Community Orchard

This project proposes the development of a linear orchard consisting of Community Heritage Orchard, Soft Fruit Garden and Nuttery along the urban section of the Tralee to Fenit Greenway. The proposed site is a strip of scrub land which runs along the east side of the route between the Rock Street entrance and the access point to St. Brendans Park and Connolly Park.

The project aims reconnect with nature through food, landscape and community, to provide an example of how we can introduce food back into the urban landscape and increase local food security, through relearning the art of growing our own food.

Orchards have played an important role in communities for many centuries, providing a focal point, a gathering space, and a place where people and the rest of nature successfully work together to create abundant harvests, providing fresh fruit long before the time of global freight.

Once a tree is established, it can provide a large yield of fruit and nuts year after year for decades, requiring little human input when compared to the growing vegetables. As a deep-rooted, long-lived perennial, the tree has time to adapt to local conditions and be more resilient.

Orchards and Nutteries provide vital green spaces in our towns, where people are encouraged to interact with nature either through becoming custodians of the trees or by simply being around them and enjoying their shade, beauty and fruit. Initiatives like this can helping to create healthy, diverse and resilient networks and systems, while reducing our impact on climate change and environmental degradation.

In the past this railway formed a barrier between communities, now development as a public amenity it has the potential to bring once divided communities together, the aim of this project is not only to create an orchard but to bring together the communities which adjoin the greenway for a common project and to imbue a sense of shared ownership which is seen as critical to the success of the greenway.

This project will also fulfil the work of the All-Ireland Polinator Plan, produced by the National Biodiveristy Data Centre.

Site

A group of cyclists preparing to depart for a picnic and swim in Fenit during the Kerry Bicycle Festival September 2013 with the proposed site to the right.
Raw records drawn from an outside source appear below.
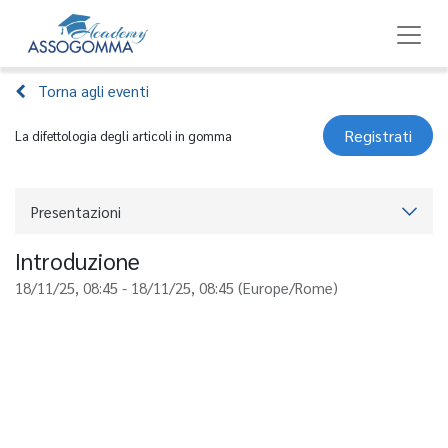
Torna agli eventi
Registrati
La difettologia degli articoli in gomma
Presentazioni
Introduzione
18/11/25, 08:45
-
18/11/25, 08:45
(
Europe/Rome
)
The proposed site is a strip of scrub land which runs along the east side of the route between the Rock Street entrance and the access point to St. Brendans Park and Connolly Park. The site is owned by Kerry County Council and is bounded by a council maintenance yard.

The site is approximately 200 meters long and approximately 4 to 8 meters wide it is hoped to plant approximately 30 trees initially.

While the rural part of the greenway route is bound by existing native hedgerows, rich in biodiversity, the section in question currently hosts little in the way of biodiversity and the walls of the existing former industrial walls are raw and unsightly, this has been noted to give a negative impression of the greenway especially at its location at the start of the route. The proposed project has the opportunity to transform this area providing a green spine directly into the heart of Tralee town.

At a later stage it is hoped to develop the area further by installing seating in addition to the restoration of a former semaphore railway signal located on the site.

Semaphore railway signal located on the site an example of  the industrial heritage of the site

The site forms part of the Tralee to Fenit and Tralee to Limerick Greenways, a 3km section of the overall route has already been developed within the Tralee urban area from Mounthawk to Rock Street and has proven to be hugely popular with hundreds of daily users. The remaining section of the route to Fenit is currently at planning stage with the hope to apply for funding in Q3 2018.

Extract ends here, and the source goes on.